SWAMPSCOTT — The Swampscott Select Board is taking steps to eliminate blighted properties around town, including the former General Glover Restaurant building on Humphrey Street.
“A number of properties in town continue to reflect a deteriorating condition,” said Town Administrator Sean Fitzgerald. “They detract from the overall quality of the town, but also the property values in and around Swampscott, and ultimately, that costs everybody.”
At the board’s meeting Wednesday night, members met with Building Commissioner Rich Baldacci, who explained that the Glover property, located at 299 Salem St., and which also extends into Marblehead and Salem, has been collecting daily fines for blight for approximately 12 months.
“The property is falling apart,” Baldacci said. “There’s no danger of it falling onto the sidewalk and there’s no danger of the height of the building spilling onto the street, but there’s a public nuisance danger.”
The restaurant closed in the 1990s. Other buildings on the property appear to still be in some use by the owner, the Athanas family, which also owns Hawthorne by the Sea, the only one of four restaurants the family once owned that is still operating.
Baldacci explained that Sunbeam Development Ltd., a defunct corporation through which the Athanas family owns the property, have been sent monthly letters since Swampscott enacted its blighted property bylaw in 2019. The owners are fined $300 each day the blight is not corrected.
While the Athanas family has yet to pay the fines, Tax Collector Ronald Mendes said that they will be added on to the property tax bill, which they have a history of paying in order to renew the liquor license for Hawthorne by the Sea.

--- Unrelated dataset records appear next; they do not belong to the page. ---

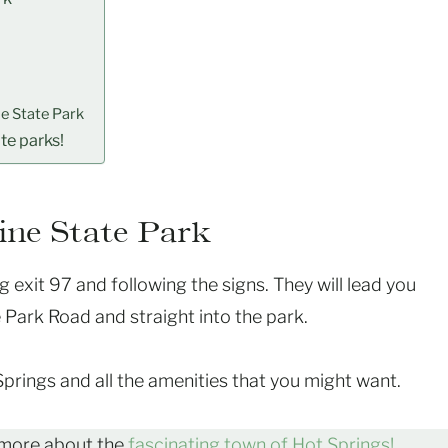
e State Park
ate parks!
ine State Park
g exit 97 and following the signs. They will lead you
 Park Road and straight into the park.
 Springs and all the amenities that you might want.
 more about the
fascinating town of Hot Springs!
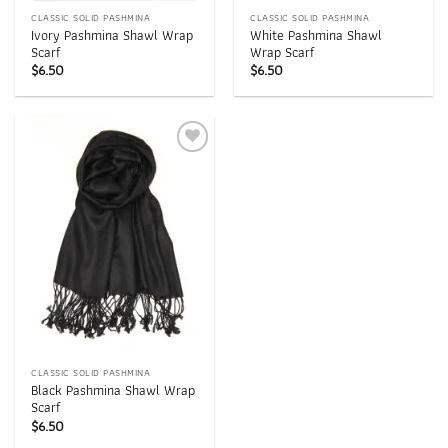
CLASSIC SOLID PASHMINA
CLASSIC SOLID PASHMINA
Ivory Pashmina Shawl Wrap
White Pashmina Shawl
Scarf
Wrap Scarf
$
6.50
$
6.50
Add to
wishlist
CLASSIC SOLID PASHMINA
Black Pashmina Shawl Wrap
Scarf
$
6.50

Baldacci visited the property earlier in the day on Wednesday with a board of surveyors including Fire Chief Graham Archer in order to assess the state of the property. He said that much of the structure is rotten, windows are missing and it would be fairly easy for someone to enter the building if they wanted to.

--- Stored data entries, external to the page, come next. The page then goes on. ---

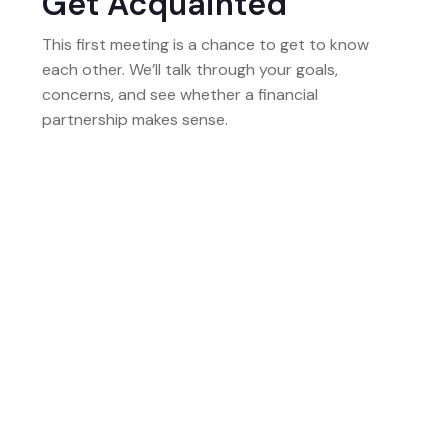
Get Acquainted
This first meeting is a chance to get to know
each other. We’ll talk through your goals,
concerns, and see whether a financial
partnership makes sense.
02
Build The Full Picture
Next, we gather information to build a complete
picture of your finances. This includes your
income, assets, debts, and life priorities.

Baldacci said he is drafting a letter requesting that the owners put up a fence around the property, but noted he has also heard from the public works department that they have been contacted by a demolition company. While there has been no demolition application, this indicates that steps may be being taken to remove the structure.

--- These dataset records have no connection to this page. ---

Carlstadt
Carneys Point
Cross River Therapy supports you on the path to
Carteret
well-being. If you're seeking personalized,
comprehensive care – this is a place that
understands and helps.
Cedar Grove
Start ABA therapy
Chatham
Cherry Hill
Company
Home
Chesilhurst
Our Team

The board also discussed the old Sunoco gas station at 182 Paradise Road, which has an active demolition permit, but so far National Grid has been unable to open the street to cut gas service. Baldacci said that the fire department and public works department plan to allow National Grid to cut the service at the sidewalk, allowing demolition to proceed.
The gas station property includes a large asphalt slab, which after demolition will remain until the plot is sold and redeveloped. Select Board Chair Peter Spellios requested that the town ensure that the property isn’t only left as a slab, which could just become overgrown and still exist as a blight on the town.
“I think the resulting condition of the property matters,” Spellios said. “Our goal is to get rid of blight and get rid of unsafe conditions.”